(Exercise aim)
The output is the lines below from the one with "See the attached" through the one with "Image attached. Can", both included, printed exactly and with no other line.

(Data records)
###

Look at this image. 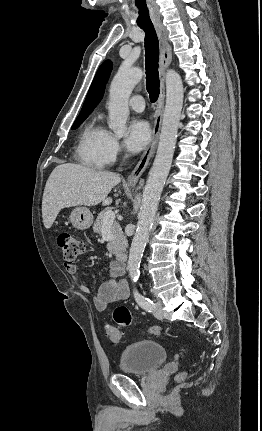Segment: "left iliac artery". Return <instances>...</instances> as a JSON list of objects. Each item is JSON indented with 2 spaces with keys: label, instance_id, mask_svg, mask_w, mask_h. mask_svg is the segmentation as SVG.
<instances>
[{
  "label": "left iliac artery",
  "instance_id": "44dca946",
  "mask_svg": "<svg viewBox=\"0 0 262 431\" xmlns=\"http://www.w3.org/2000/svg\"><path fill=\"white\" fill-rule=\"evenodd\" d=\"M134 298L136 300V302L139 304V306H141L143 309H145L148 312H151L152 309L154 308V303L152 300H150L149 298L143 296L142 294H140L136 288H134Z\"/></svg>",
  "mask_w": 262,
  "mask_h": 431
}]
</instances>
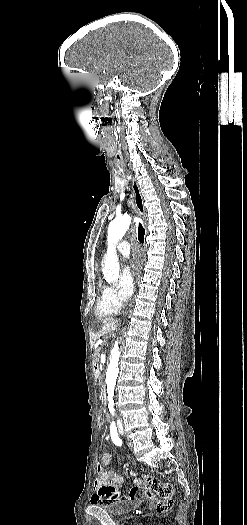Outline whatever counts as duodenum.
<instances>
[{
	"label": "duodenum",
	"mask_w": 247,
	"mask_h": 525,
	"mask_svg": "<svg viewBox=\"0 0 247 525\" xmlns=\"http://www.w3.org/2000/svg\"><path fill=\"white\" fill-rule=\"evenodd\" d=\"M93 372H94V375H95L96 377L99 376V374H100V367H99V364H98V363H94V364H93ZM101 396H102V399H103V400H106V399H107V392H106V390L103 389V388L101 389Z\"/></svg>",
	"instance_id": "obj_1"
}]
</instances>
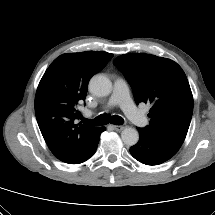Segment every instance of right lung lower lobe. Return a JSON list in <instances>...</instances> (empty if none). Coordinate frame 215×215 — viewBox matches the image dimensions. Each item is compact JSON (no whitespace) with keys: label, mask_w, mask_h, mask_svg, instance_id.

###

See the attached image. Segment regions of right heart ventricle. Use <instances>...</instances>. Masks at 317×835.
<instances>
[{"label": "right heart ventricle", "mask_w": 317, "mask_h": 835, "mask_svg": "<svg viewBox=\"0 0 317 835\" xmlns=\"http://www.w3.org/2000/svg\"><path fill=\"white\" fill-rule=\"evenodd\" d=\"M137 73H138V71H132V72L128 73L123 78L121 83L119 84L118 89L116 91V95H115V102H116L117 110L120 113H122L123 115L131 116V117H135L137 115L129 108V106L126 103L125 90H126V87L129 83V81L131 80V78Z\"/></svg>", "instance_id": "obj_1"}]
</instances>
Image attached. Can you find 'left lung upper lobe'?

###

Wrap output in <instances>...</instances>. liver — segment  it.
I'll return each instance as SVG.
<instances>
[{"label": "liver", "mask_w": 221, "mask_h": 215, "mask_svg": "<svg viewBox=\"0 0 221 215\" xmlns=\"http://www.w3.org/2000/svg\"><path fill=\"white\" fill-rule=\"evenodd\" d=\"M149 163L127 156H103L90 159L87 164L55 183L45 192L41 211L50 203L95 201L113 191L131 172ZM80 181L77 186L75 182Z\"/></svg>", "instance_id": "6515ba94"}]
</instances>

###

(Answer space)
See the attached image. Segment regions of right heart ventricle. Use <instances>...</instances>. Masks at 317×835.
<instances>
[{"label": "right heart ventricle", "mask_w": 317, "mask_h": 835, "mask_svg": "<svg viewBox=\"0 0 317 835\" xmlns=\"http://www.w3.org/2000/svg\"><path fill=\"white\" fill-rule=\"evenodd\" d=\"M137 73H138V71H132V72L128 73L123 78L121 83L119 84L118 89L116 91V95H115V102H116L117 110L120 113H122L123 115L131 116V117H135L137 115L129 108V106L126 103L125 90H126V87L129 83V81L131 80V78Z\"/></svg>", "instance_id": "obj_1"}]
</instances>
Image attached. Can you find 'left lung upper lobe'?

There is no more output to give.